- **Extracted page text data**
>>>>>

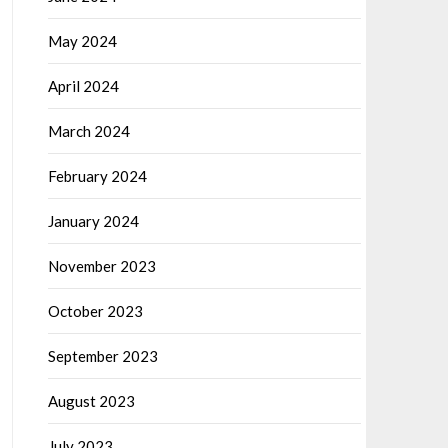
May 2024
April 2024
March 2024
February 2024
January 2024
November 2023
October 2023
September 2023
August 2023
July 2023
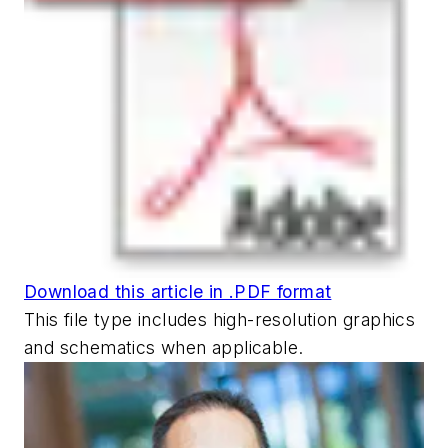
Download this article in .PDF format
This file type includes high-resolution graphics
and schematics when applicable.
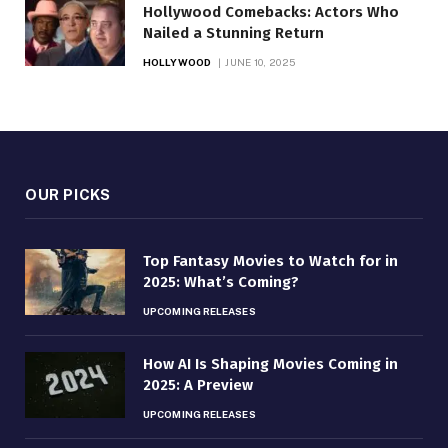
Hollywood Comebacks: Actors Who
Nailed a Stunning Return
HOLLYWOOD
JUNE 10, 2025
OUR PICKS
Top Fantasy Movies to Watch for in
2025: What’s Coming?
UPCOMING RELEASES
How AI Is Shaping Movies Coming in
2025: A Preview
UPCOMING RELEASES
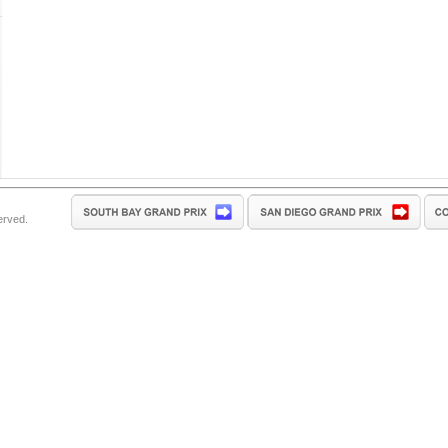
erved.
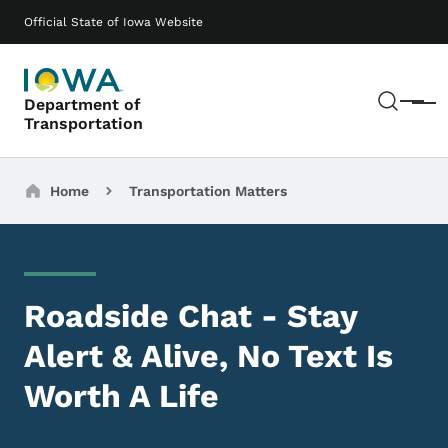
Skip to main content
Main navigation
Official State of Iowa Website
Sear
Department of
Menu
Transportation
Breadcrumbs
Home
Transportation Matters
Roadside Chat - Stay
Alert & Alive, No Text Is
Worth A Life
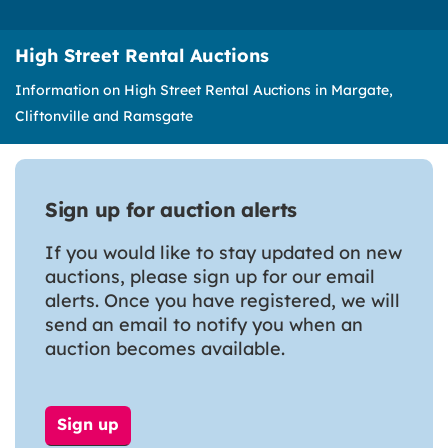
High Street Rental Auctions
Information on High Street Rental Auctions in Margate,
Cliftonville and Ramsgate
Sign up for auction alerts
If you would like to stay updated on new
auctions, please sign up for our email
alerts. Once you have registered, we will
send an email to notify you when an
auction becomes available.
Sign up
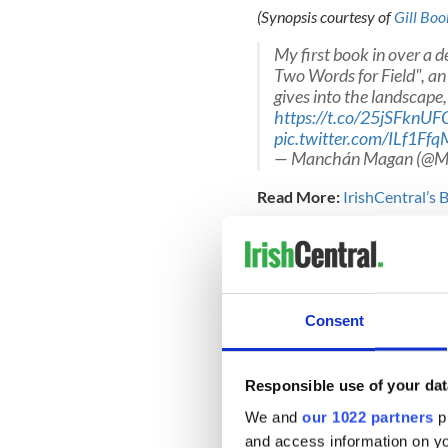
(Synopsis courtesy of
Gill Boo
My first book in over a d
Two Words for Field", an 
gives into the landscape,
https://t.co/25jSFknUF
pic.twitter.com/ILf1Ff
— Manchán Magan (@
Read More:
IrishCentral’s
Reviews for “Thirty-Two Word
"A rip-roaring, archaeologic
mystery and oddities of the 
encoded within." - Jennifer
Consent
Responsible use of your dat
Just gorgeous.
pic.twit
— The Irish For ?️??️ (@th
We and
our 1022 partners
pr
and access information on yo
About Manchán Magan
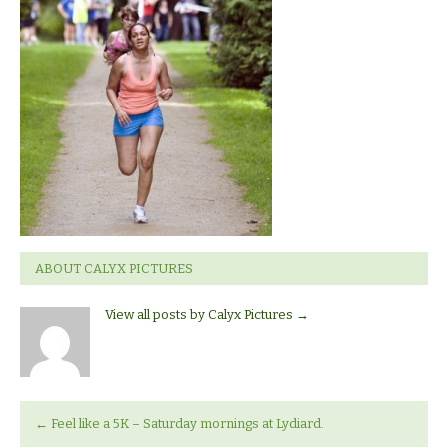
ABOUT CALYX PICTURES
View all posts by Calyx Pictures
→
←
Feel like a 5K – Saturday mornings at Lydiard.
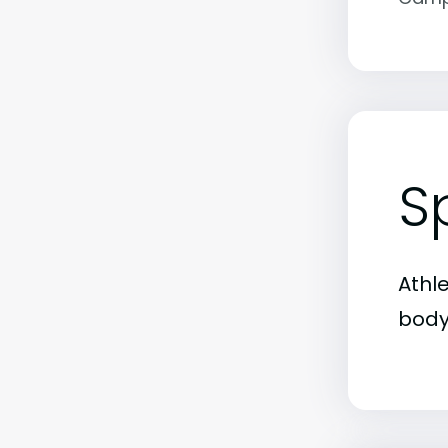
S
Athl
body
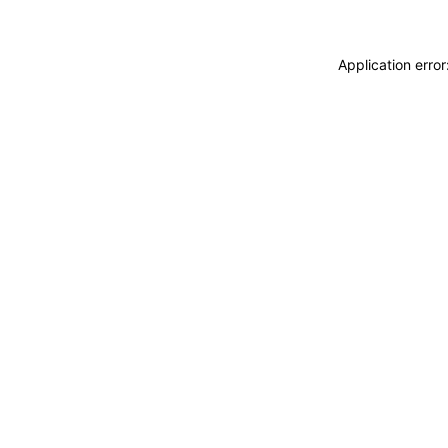
Application erro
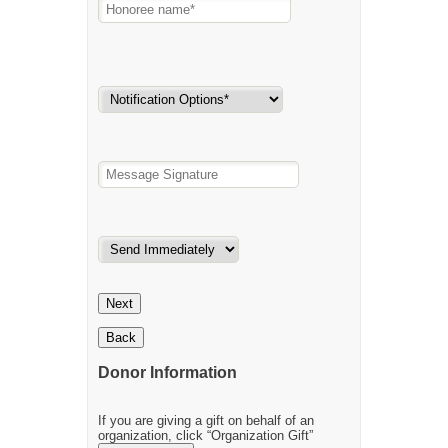
Next
Back
Donor Information
If you are giving a gift on behalf of an
organization, click “Organization Gift”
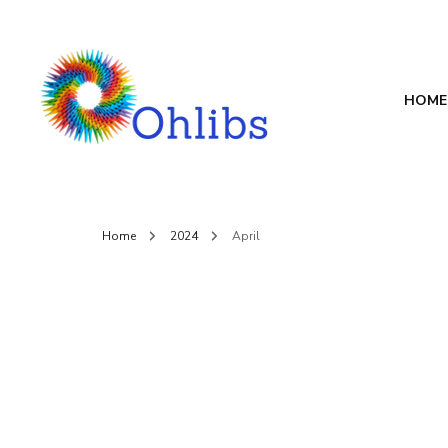
HOME
Ohlibs
welcome
Home
2024
April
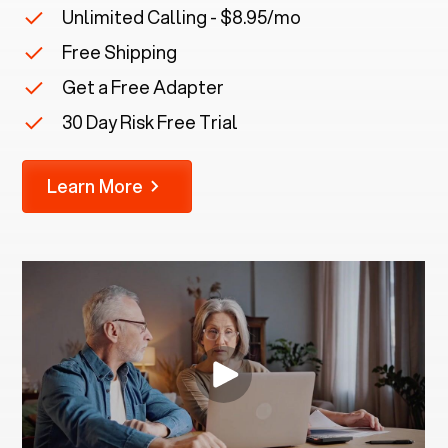
Unlimited Calling - $8.95/mo
Free Shipping
Get a Free Adapter
30 Day Risk Free Trial
Learn More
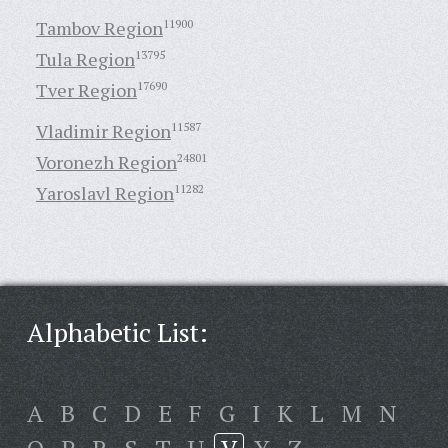
Tambov Region
11900
Tula Region
13795
Tver Region
17690
Vladimir Region
11587
Voronezh Region
24801
Yaroslavl Region
11282
Alphabetic List:
A
B
C
D
E
F
G
I
K
L
M
N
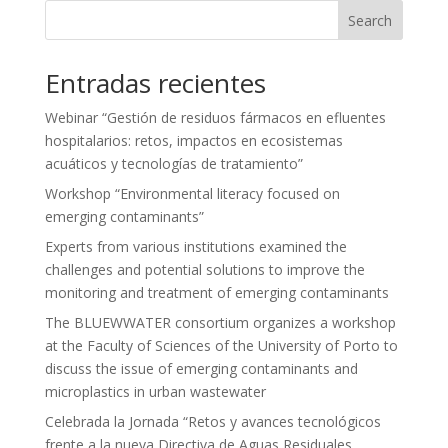
Search
Entradas recientes
Webinar “Gestión de residuos fármacos en efluentes
hospitalarios: retos, impactos en ecosistemas
acuáticos y tecnologías de tratamiento”
Workshop “Environmental literacy focused on
emerging contaminants”
Experts from various institutions examined the
challenges and potential solutions to improve the
monitoring and treatment of emerging contaminants
The BLUEWWATER consortium organizes a workshop
at the Faculty of Sciences of the University of Porto to
discuss the issue of emerging contaminants and
microplastics in urban wastewater
Celebrada la Jornada “Retos y avances tecnológicos
frente a la nueva Directiva de Aguas Residuales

<<<<<

- **Problem to work on**
Your reply should be the entries copied exactly, with all images omitted.

- **Result of the task**
May 2024
April 2024
March 2024
February 2024
January 2024
November 2023
October 2023
September 2023
August 2023
July 2023
Download this article in .PDF format
This file type includes high-resolution graphics
and schematics when applicable.
Hollywood Comebacks: Actors Who
Nailed a Stunning Return
HOLLYWOOD
JUNE 10, 2025
OUR PICKS
Top Fantasy Movies to Watch for in
2025: What’s Coming?
UPCOMING RELEASES
How AI Is Shaping Movies Coming in
2025: A Preview
UPCOMING RELEASES
erved.
Skip to main content
Main navigation
Official State of Iowa Website
Sear
Department of
Menu
Transportation
Breadcrumbs
Home
Transportation Matters
Roadside Chat - Stay
Alert & Alive, No Text Is
Worth A Life
High Street Rental Auctions
Information on High Street Rental Auctions in Margate,
Cliftonville and Ramsgate
Sign up for auction alerts
If you would like to stay updated on new
auctions, please sign up for our email
alerts. Once you have registered, we will
send an email to notify you when an
auction becomes available.
Sign up
(Synopsis courtesy of
Gill Boo
My first book in over a d
Two Words for Field", an 
gives into the landscape,
https://t.co/25jSFknUF
pic.twitter.com/ILf1Ff
— Manchán Magan (@
Read More:
IrishCentral’s
Reviews for “Thirty-Two Word
"A rip-roaring, archaeologic
mystery and oddities of the 
encoded within." - Jennifer
Consent
Responsible use of your dat
Just gorgeous.
pic.twit
— The Irish For ?️??️ (@th
We and
our 1022 partners
pr
and access information on yo
About Manchán Magan
ABOUT CALYX PICTURES
View all posts by Calyx Pictures
→
←
Feel like a 5K – Saturday mornings at Lydiard.
S
Athl
body
Application erro
Next
Back
Donor Information
If you are giving a gift on behalf of an
organization, click “Organization Gift”
HOME
Ohlibs
welcome
Home
2024
April
Unlimited Calling - $8.95/mo
Free Shipping
Get a Free Adapter
30 Day Risk Free Trial
Learn More
Tambov Region
11900
Tula Region
13795
Tver Region
17690
Vladimir Region
11587
Voronezh Region
24801
Yaroslavl Region
11282
Alphabetic List:
A
B
C
D
E
F
G
I
K
L
M
N
Search
Entradas recientes
Webinar “Gestión de residuos fármacos en efluentes
hospitalarios: retos, impactos en ecosistemas
acuáticos y tecnologías de tratamiento”
Workshop “Environmental literacy focused on
emerging contaminants”
Experts from various institutions examined the
challenges and potential solutions to improve the
monitoring and treatment of emerging contaminants
The BLUEWWATER consortium organizes a workshop
at the Faculty of Sciences of the University of Porto to
discuss the issue of emerging contaminants and
microplastics in urban wastewater
Celebrada la Jornada “Retos y avances tecnológicos
frente a la nueva Directiva de Aguas Residuales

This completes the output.